NBC News: “The administration of former President Donald Trump obstructed an investigation looking into why officials withheld about $20 billion in hurricane relief for Puerto Rico following the devastating aftermath of Hurricane Maria in 2017, one of the deadliest U.S. natural disasters in over 100 years, a new report says.”
“The Argentine peso plunged Monday after a shaggy-haired 52-year—old anti-establishment candidate who admires former President Donald Trump came first in primary elections that will help determine the country’s next president,” the AP reports.
Javier Milei “wants to replace the peso with the dollar, and says that Argentina’s Central Bank should be abolished, and that he thinks climate change is a lie. He has characterized sex education as a ploy to destroy the family and has said that he believes the sale of human organs should be legal and it should be easier for Argentines to own handguns.”

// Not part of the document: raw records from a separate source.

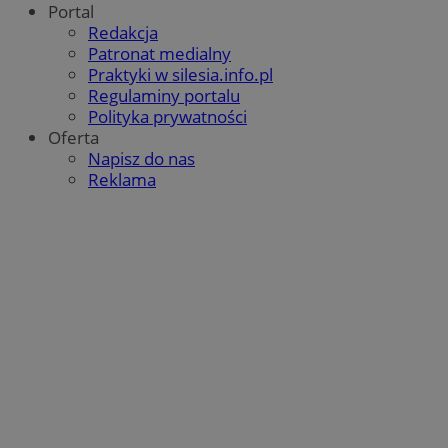
Portal
Redakcja
Patronat medialny
Praktyki w silesia.info.pl
Regulaminy portalu
Polityka prywatności
Oferta
Napisz do nas
Reklama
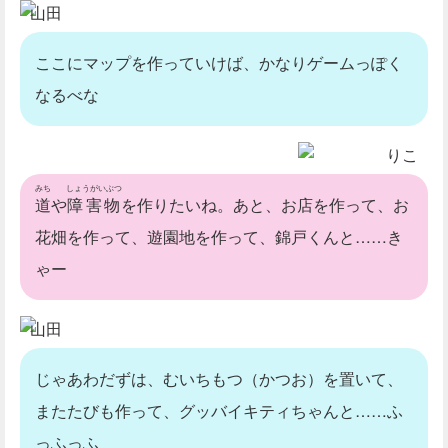
if
(
 key_code 
===
40
)
 key
.
down 
=
山田
}
ここにマップを作っていけば、かなりゲームっぽく
//キーボードがはなされたときに呼び出される関
なるべな
function
keyupfunc
(
event
)
{
var
 key_code 
=
 event
.
keyCode
;
if
(
 key_code 
===
37
)
 key
.
left 
=
りこ
if
(
 key_code 
===
38
)
 key
.
up 
=
f
みち
しょうがいぶつ
if
(
 key_code 
===
39
)
 key
.
right 
道
や
障害物
を作りたいね。あと、お店を作って、お
if
(
 key_code 
===
40
)
 key
.
down 
=
花畑を作って、遊園地を作って、錦戸くんと……き
}
ゃー
山田
じゃあわだずは、むいちもつ（かつお）を置いて、
またたびも作って、グッバイキティちゃんと……ふ
っふっふ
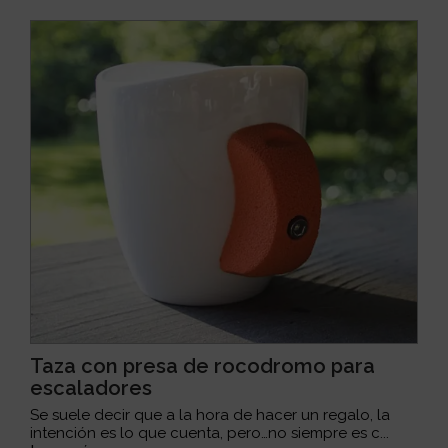
Taza con presa de rocodromo para
escaladores
Se suele decir que a la hora de hacer un regalo, la
intención es lo que cuenta, pero…no siempre es c...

“You are a fucking full-on dick! You better recalculate, motherfucker!”— Rep. Ronny Jackson (R-TX.) to a Texas state trooper in bodycam footage.
“The ruble hit a 17-month low against the dollar Monday, highlighting the growing squeeze on Russia’s economy from Western sanctions and a slump in export revenues,” CNN reports.

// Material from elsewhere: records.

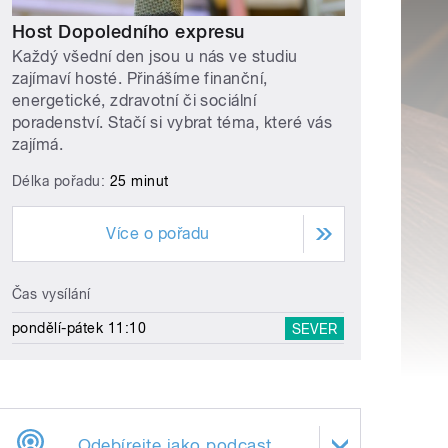
Host Dopoledního expresu
Každý všední den jsou u nás ve studiu
zajímaví hosté. Přinášíme finanční,
energetické, zdravotní či sociální
poradenství. Stačí si vybrat téma, které vás
zajímá.
Délka pořadu:
25 minut
Více o pořadu
Čas vysílání
pondělí-pátek 11:10
SEVER
Odebírejte jako podcast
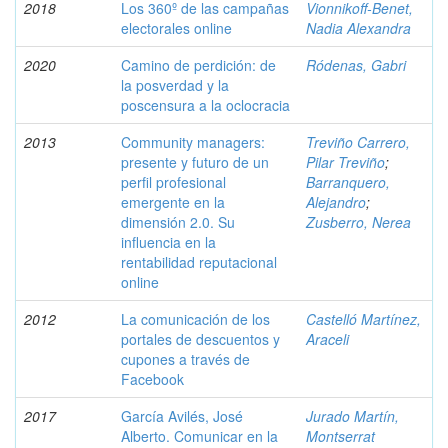
2018
Los 360º de las campañas
Vionnikoff-Benet,
electorales online
Nadia Alexandra
2020
Camino de perdición: de
Ródenas, Gabri
la posverdad y la
poscensura a la oclocracia
2013
Community managers:
Treviño Carrero,
presente y futuro de un
Pilar Treviño
;
perfil profesional
Barranquero,
emergente en la
Alejandro
;
dimensión 2.0. Su
Zusberro, Nerea
influencia en la
rentabilidad reputacional
online
2012
La comunicación de los
Castelló Martínez,
portales de descuentos y
Araceli
cupones a través de
Facebook
2017
García Avilés, José
Jurado Martín,
Alberto. Comunicar en la
Montserrat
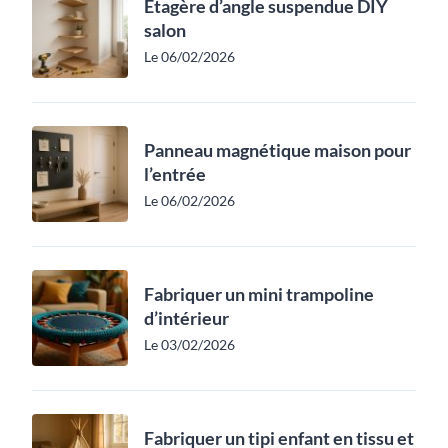
Étagère d’angle suspendue DIY
salon
Le 06/02/2026
Panneau magnétique maison pour
l’entrée
Le 06/02/2026
Fabriquer un mini trampoline
d’intérieur
Le 03/02/2026
Fabriquer un tipi enfant en tissu et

Jonathan Martin: “Mitch McConnell has made it his practice to dodge questions about Donald Trump. Whether it be Trump’s bid to reclaim office, the mounting indictments leveled against the former president or even Trump’s racist mockery of McConnell’s wife, the Senate Republican leader avoids engaging a man he disdains.”

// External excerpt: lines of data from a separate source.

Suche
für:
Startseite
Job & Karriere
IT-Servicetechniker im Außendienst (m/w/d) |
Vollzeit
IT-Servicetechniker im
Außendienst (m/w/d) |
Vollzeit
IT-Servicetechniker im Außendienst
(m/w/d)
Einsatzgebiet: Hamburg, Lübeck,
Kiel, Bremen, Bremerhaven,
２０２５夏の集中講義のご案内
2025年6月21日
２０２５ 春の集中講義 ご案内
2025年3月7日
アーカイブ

“Which is why it was so striking last month to sit in McConnell’s Capitol office and have him repeatedly steer our conversation toward Trump. I was there to discuss his forceful and out-of-vogue campaign to keep Republicans defending Ukraine and, more broadly, on the Reaganite path of projecting strength abroad. And at every turn, McConnell made plain it was his way of battling what Trump has done to the party.”
“A federal judge dismissed a lawsuit Monday from conservative groups looking to block student loan forgiveness for some 804,000 borrowers,” Axios reports.
“The decision marks a win for student loan borrowers and for President Biden, who promised to continue pursuing debt relief after the Supreme Court’s decision last month to strike down his administration’s loan forgiveness plan.”
Gov. Ron DeSantis told CNBC that he and his allies have “basically moved on” from the feud with Disney. Said DeSantis: “I would just say, go back to what you did well. I think it’s going to be the right business decision, and all that.” Nope. You started this DeSantis, Disney will end it.
Steve Bannon’s bid to stay out of prison will go before a federal appeals court panel on October 12 in Washington D.C., The Messenger reports.
“North Korea is punishing women who try to beat the summer heat by wearing shorts, with authorities saying shorts with a length above the knee are an infiltration of capitalist fashion – but only if the wearer is female,” Radio Free Asia reports.